Facciamo un'enorme fatica a ricordare il nome di tre campioni del mondo da quando Mike Tyson ha lasciato la boxe, eppure non c'è ancora un altro sport che meglio si presti a mettere la cornice intorno a vite sfregiate o in bilico. Pare quasi che oggi resti il suo scopo principale, raccontare altro anziché raccontarsi. Milo Montero è allora il pugile perfetto per tutto questo, e un nome azzeccato fa il venti percento di una buona storia. Lo chiamano One Way perché il suo, sul ring e forse fuori, è un andamento a senso unico: avanzare, avanzare, avanzare perfino quando arretra, così da attirare gli avversari in trappola. One Way è più di un soprannome, via via è diventato un marchio, un brand come si dice. Alle soglie dei trent'anni, Montero ha aperto palestre, ha lanciato sul mercato una bibita con il suo nome, si vede offrire ruoli e programmi dalla tv. È un'industria che si regge sui suoi pugni, quelli che dà e quelli che deve evitare di prendere su un occhio che è il suo tormento dal giorno in cui dovette portarlo sotto i ferri di un chirurgo. Ha disputato un solo match negli ultimi dieci mesi, ma guidato negli affari da sua sorella Irene, ora può battersi in Germania contro il tedesco Mayer, per poi concedersi una chance mondiale in Italia contro un cinese.
È la ragazza apparsa al suo fianco ad avergli restituito all'improvviso tutta questa energia dopo il divorzio dalla moglie Beth, che neppure le foto dall'Inghilterra gli aveva più rimandato indietro. Una ragazza senza nome, dall'inizio alla fine semplicemente "lei", studentessa pigra e modella in ascesa, ma in fondo davvero chissà cosa, rampante e triste, chissà da dove arriva, cosa sognava, cosa voleva, cosa davvero pensa e insegue questa ragazza che "tace sulla poltrona del salottino come sapesse da sempre qual è il suo ruolo".
Sei anni dopo l'esordio esplosivo di Troppo umana speranza, Alessandro Mari torna con Cronaca di lei (Feltrinelli) a raccontare certi umori della provincia, stavolta quella contemporanea, in un presente indicativo che pare già la bozza per una signora sceneggiatura.

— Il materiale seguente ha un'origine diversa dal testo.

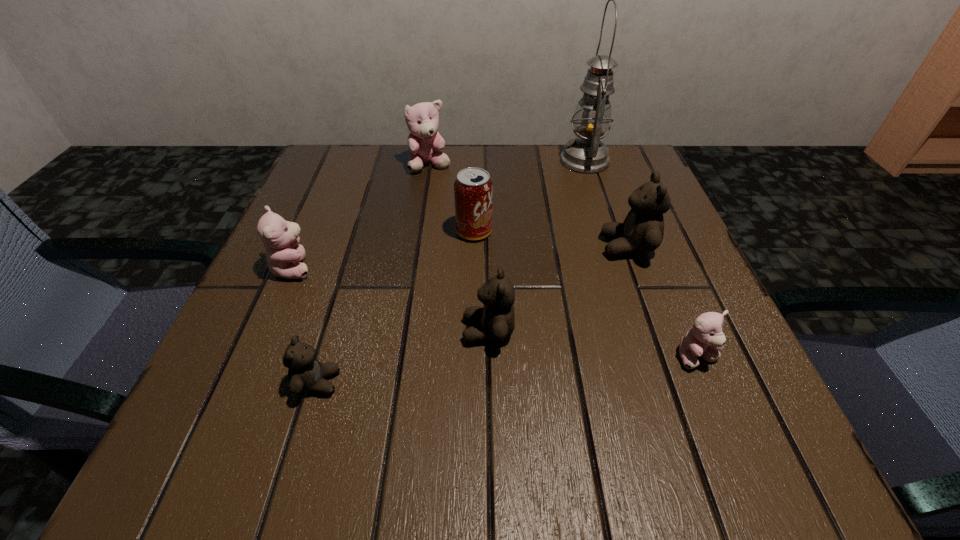 Locate an element on the screen. vacant space located 0.290m on the right of the red soda can is located at coordinates (640, 232).

You are a GUI agent. You are given a task and a screenshot of the screen. Output one action in this format:
    pyautogui.click(x=<x>, y=<y>)
    Task: Click on the free location located 0.230m on the face of the second brown teddy bear from right to left
    
    Given the screenshot: What is the action you would take?
    pyautogui.click(x=315, y=331)

This screenshot has height=540, width=960. In order to click on vacant space located on the face of the second brown teddy bear from right to left in this screenshot , I will do `click(264, 331)`.

This screenshot has height=540, width=960. I want to click on vacant area situated on the face of the second brown teddy bear from right to left, so click(296, 331).

Where is `vacant space located at the face of the second smallest pink teddy bear`? The height and width of the screenshot is (540, 960). vacant space located at the face of the second smallest pink teddy bear is located at coordinates (393, 267).

The height and width of the screenshot is (540, 960). I want to click on free point located 0.400m on the face of the smallest brown teddy bear, so click(x=622, y=382).

Where is `free space located 0.060m at the face of the rightmost pink teddy bear`? free space located 0.060m at the face of the rightmost pink teddy bear is located at coordinates (719, 411).

Image resolution: width=960 pixels, height=540 pixels. In order to click on oil lamp at the far edge in this screenshot , I will do `click(586, 154)`.

The width and height of the screenshot is (960, 540). In order to click on teddy bear located in the far edge section of the desktop in this screenshot , I will do `click(424, 141)`.

Find the location of a particular element. oil lamp that is at the right edge is located at coordinates (586, 154). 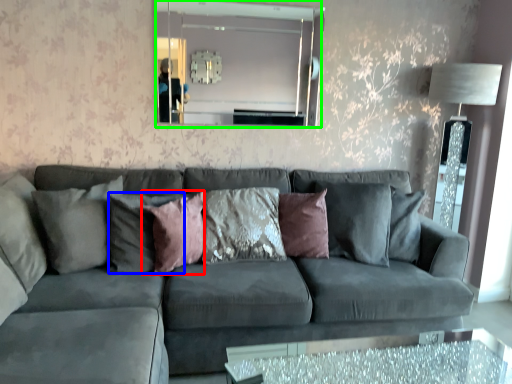 Question: Which is nearer to the pillow (highlighted by a red box)? pillow (highlighted by a blue box) or mirror (highlighted by a green box).

Choices:
 (A) pillow
 (B) mirror

Answer: (A) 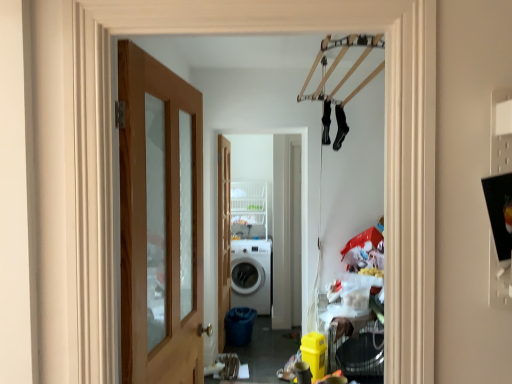 Question: Is white glossy washing machine at center completely or partially outside of wooden door at left, marked as the 2th door in a back-to-front arrangement?

Choices:
 (A) no
 (B) yes

Answer: (B)

Question: From a real-world perspective, is white glossy washing machine at center beneath wooden door at left, marked as the 2th door in a back-to-front arrangement?

Choices:
 (A) no
 (B) yes

Answer: (B)

Question: From the image's perspective, would you say white glossy washing machine at center is positioned over wooden door at left, which is counted as the first door, starting from the front?

Choices:
 (A) yes
 (B) no

Answer: (B)

Question: Considering the relative sizes of white glossy washing machine at center and wooden door at left, marked as the 2th door in a back-to-front arrangement, in the image provided, is white glossy washing machine at center taller than wooden door at left, marked as the 2th door in a back-to-front arrangement,?

Choices:
 (A) yes
 (B) no

Answer: (A)

Question: Is white glossy washing machine at center at the right side of wooden door at left, which is counted as the first door, starting from the front?

Choices:
 (A) yes
 (B) no

Answer: (A)

Question: Considering the relative sizes of white glossy washing machine at center and wooden door at left, which is counted as the first door, starting from the front, in the image provided, is white glossy washing machine at center thinner than wooden door at left, which is counted as the first door, starting from the front,?

Choices:
 (A) no
 (B) yes

Answer: (A)

Question: Could wooden door at center, placed as the 2th door when sorted from front to back, be considered to be inside white wire shelf at center?

Choices:
 (A) yes
 (B) no

Answer: (B)

Question: From a real-world perspective, is white wire shelf at center over wooden door at center, placed as the 2th door when sorted from front to back?

Choices:
 (A) no
 (B) yes

Answer: (B)

Question: Is white wire shelf at center closer to camera compared to wooden door at center, placed as the 2th door when sorted from front to back?

Choices:
 (A) yes
 (B) no

Answer: (B)

Question: Considering the relative sizes of white wire shelf at center and wooden door at center, arranged as the 1th door when viewed from the back, in the image provided, is white wire shelf at center wider than wooden door at center, arranged as the 1th door when viewed from the back,?

Choices:
 (A) yes
 (B) no

Answer: (A)

Question: Can you confirm if white wire shelf at center is thinner than wooden door at center, arranged as the 1th door when viewed from the back?

Choices:
 (A) yes
 (B) no

Answer: (B)

Question: Could you tell me if white wire shelf at center is turned towards wooden door at center, placed as the 2th door when sorted from front to back?

Choices:
 (A) no
 (B) yes

Answer: (B)

Question: Considering the relative positions of white matte washing machine at center and wooden door at center, arranged as the 1th door when viewed from the back, in the image provided, is white matte washing machine at center behind wooden door at center, arranged as the 1th door when viewed from the back,?

Choices:
 (A) no
 (B) yes

Answer: (B) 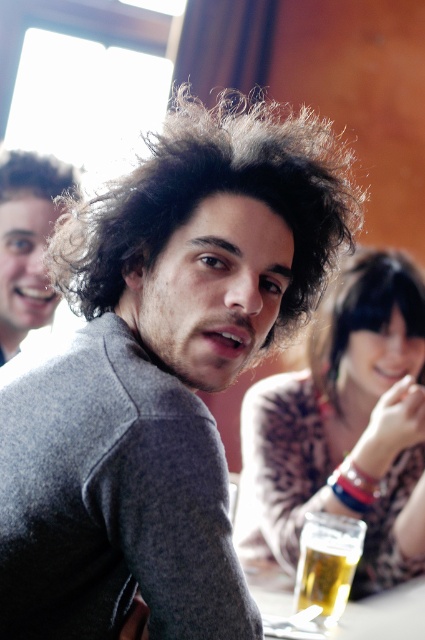 You are a photographer trying to capture a group photo. You notice two people in the background with matte black hair at upper left and dark curly hair at upper left. Which person has hair that appears larger in the photo?

The matte black hair at upper left appears larger in the photo than the dark curly hair at upper left. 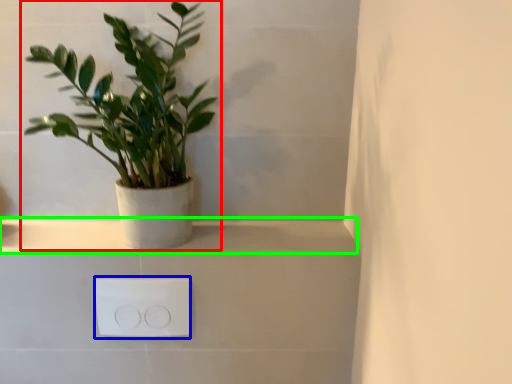 Question: Estimate the real-world distances between objects in this image. Which object is farther from houseplant (highlighted by a red box), electric outlet (highlighted by a blue box) or window sill (highlighted by a green box)?

Choices:
 (A) electric outlet
 (B) window sill

Answer: (A) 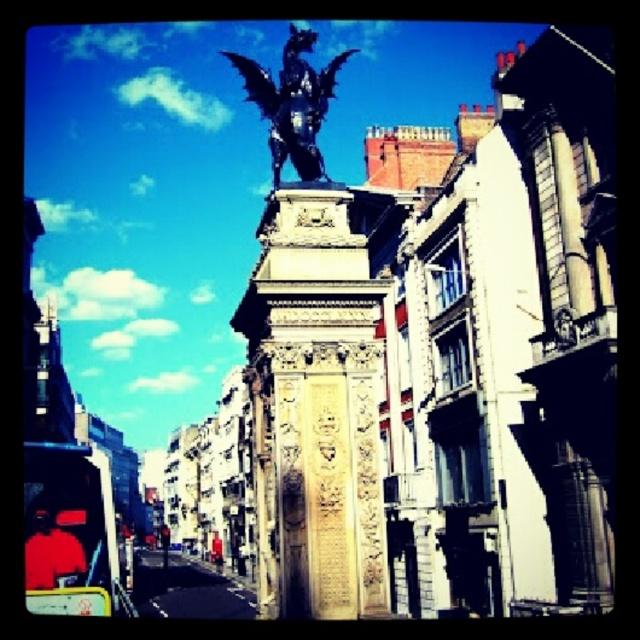 Question: From the image, what is the correct spatial relationship of black polished stone statue at center in relation to shiny black dragon at upper center?

Choices:
 (A) left
 (B) right

Answer: (A)

Question: Can you confirm if black polished stone statue at center is positioned to the left of shiny black dragon at upper center?

Choices:
 (A) yes
 (B) no

Answer: (A)

Question: Observing the image, what is the correct spatial positioning of black polished stone statue at center in reference to shiny black dragon at upper center?

Choices:
 (A) left
 (B) right

Answer: (A)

Cuce le storie di due persone che coi loro corpi lavorano e che devono tenersi le ferite dentro, due anime in cammino, due che cercano, "lei qualcosa dentro di sé, lui un altro momento senza il pensiero di ciò che deve fare e di ciò che non può fare". Ed è con Milo e con "lei" che Mari entra nei rispettivi mondi, vezzi e vizi, tic e stati d'animo, psicologie e patologie, "il fascino dei corpi in azione, la stupidità dei corpi in azione, l’intelligenza dei corpi in azione. Scimmie più evolute dell'evoluzione, e tutto il circo attorno". Soprattutto quello, soprattutto il circo. Il vecchio maestro Pietro Sciuto richiamato in servizio per l'evento mondiale; il giovane autista Denis, cupo e malinconico, gran custode di misteri e segreti; lo scrittore Leo Ruffo, ingaggiato dalla macchina della comunicazione dei Montero per scrivere una biografia da mandare in libreria appena il grande match sarà concluso. Un posto dove stai bene se ti converti al cinismo. "Se cade lui cadiamo tutti". Ma sia Milo sia "lei" saranno chiamati a scegliere da quale parte stare, mentre la boxe va in declino perché è un'arte come le altre, "pochi riescono a capirla" e la folla preferisce combattimenti diversi, magari finti, più finti del match che s'aprirà dentro la coppia, fino a chiedersi come continuare ad amarsi facendosi schifo. Nella boxe un pugno solo può tutto, un colpo solo al momento giusto. "Sul ring ne basta uno, e tutto quello che hai fatto se ne va o rimane. E quel pugno puoi darlo tu o te lo puoi andare a prendere". Il punto è un altro. "C’è troppo tempo fino a quel pugno". E quel tempo lo devi riempire. Mica solo nella boxe.